Le nouvel ALENA apporte aussi plusieurs avantages pour le secteur de l’aluminium, dont une garantie que 70 % de l’aluminium contenu dans les voitures de l’ALENA provienne de l’Amérique du Nord. Nous croyons fermement que nos exportations d’aluminium ne présentent pas une menace au marché américain.

Katherine Cuplinskas

Malgré tout, l’AAC craint-elle que l’administration Trump donne suite aux pressions du lobby américain ? « En année électorale présidentielle, tout est possible, mais nous croyons qu’avec l’entrée en vigueur prochaine de l’ACEUM, les énergies seront plutôt mises à réaliser la pleine valeur de cet accord », a répondu Jean Simard.

L’AAC et son pendant américain, l’Aluminum Association des États-Unis, qui représente 97 % de la masse critique de l’industrie, travaillent de concert à favoriser la relance du secteur avec l’entrée en vigueur prochaine de l’ACEUM.
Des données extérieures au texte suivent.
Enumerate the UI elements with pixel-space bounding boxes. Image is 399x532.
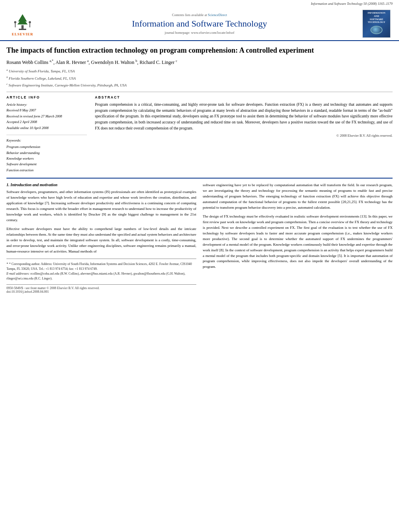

« Après les deux conflits ferroviaires, la COVID-19 et ses répercussions sur l’économie mondiale, disons que le marché nord-américain de l’aluminium a déjà assez souffert et que nos énergies devraient plutôt être canalisées vers la relance et le règlement du problème de la surcapacité chinoise », a conclu M. Simard.

L’ACC représente trois géants de l’industrie de l’aluminium, soit Alcoa, Aluminerie Alouette et Rio Tinto. Ces trois entreprises ont 10 usines au Canada, dont 9 au Québec. Elles emploient plus de 9000 personnes.